[Saved data entries]
§

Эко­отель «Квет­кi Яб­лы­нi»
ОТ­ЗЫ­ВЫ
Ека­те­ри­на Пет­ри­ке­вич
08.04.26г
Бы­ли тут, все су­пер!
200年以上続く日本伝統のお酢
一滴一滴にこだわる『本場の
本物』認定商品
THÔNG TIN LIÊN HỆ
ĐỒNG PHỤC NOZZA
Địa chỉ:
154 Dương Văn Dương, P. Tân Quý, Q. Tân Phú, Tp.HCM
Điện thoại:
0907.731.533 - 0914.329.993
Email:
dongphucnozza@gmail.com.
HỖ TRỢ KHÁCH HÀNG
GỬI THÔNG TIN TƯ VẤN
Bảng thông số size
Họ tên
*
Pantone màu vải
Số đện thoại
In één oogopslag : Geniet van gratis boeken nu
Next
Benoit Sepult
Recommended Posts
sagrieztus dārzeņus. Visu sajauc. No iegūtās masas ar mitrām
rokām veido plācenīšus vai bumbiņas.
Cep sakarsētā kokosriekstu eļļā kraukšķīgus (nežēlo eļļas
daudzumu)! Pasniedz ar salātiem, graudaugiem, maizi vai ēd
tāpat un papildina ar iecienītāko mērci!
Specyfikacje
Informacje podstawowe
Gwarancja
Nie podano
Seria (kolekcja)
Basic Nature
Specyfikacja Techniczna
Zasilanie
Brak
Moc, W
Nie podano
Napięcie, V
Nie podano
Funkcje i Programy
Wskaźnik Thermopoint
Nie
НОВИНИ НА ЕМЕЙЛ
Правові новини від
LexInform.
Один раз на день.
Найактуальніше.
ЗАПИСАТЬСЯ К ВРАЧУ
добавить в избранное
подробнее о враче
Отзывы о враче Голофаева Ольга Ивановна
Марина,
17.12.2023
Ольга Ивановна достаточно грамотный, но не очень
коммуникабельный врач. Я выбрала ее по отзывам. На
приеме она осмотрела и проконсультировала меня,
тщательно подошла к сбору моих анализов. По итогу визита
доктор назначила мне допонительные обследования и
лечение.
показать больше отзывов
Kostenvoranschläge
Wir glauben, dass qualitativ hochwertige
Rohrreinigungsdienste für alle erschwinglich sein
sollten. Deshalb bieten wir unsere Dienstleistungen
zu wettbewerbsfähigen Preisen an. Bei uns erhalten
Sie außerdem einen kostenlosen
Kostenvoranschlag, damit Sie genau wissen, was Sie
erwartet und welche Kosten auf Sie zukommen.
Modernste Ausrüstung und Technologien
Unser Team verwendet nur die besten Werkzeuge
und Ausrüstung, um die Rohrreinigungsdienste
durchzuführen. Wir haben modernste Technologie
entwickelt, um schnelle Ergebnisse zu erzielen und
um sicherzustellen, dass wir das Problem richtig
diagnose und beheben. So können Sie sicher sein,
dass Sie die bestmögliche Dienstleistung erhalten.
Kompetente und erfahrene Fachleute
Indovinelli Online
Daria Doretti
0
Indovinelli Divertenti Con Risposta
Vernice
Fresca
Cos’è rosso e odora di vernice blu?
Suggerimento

§

## Your assignment
Which lines above include the word "sein"? Show each one.

## Result of this task
Rohrreinigungsdienste für alle erschwinglich sein
diagnose und beheben. So können Sie sicher sein,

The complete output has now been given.